- _The data_:
/---

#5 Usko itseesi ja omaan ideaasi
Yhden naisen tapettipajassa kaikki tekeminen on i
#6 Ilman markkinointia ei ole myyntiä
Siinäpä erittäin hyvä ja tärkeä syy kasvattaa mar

\---

Write the listing out again, word for word, in its entirety.

- _Reply to the task_:
#5 Usko itseesi ja omaan ideaasi
Yhden naisen tapettipajassa kaikki tekeminen on i
#6 Ilman markkinointia ei ole myyntiä
Siinäpä erittäin hyvä ja tärkeä syy kasvattaa mar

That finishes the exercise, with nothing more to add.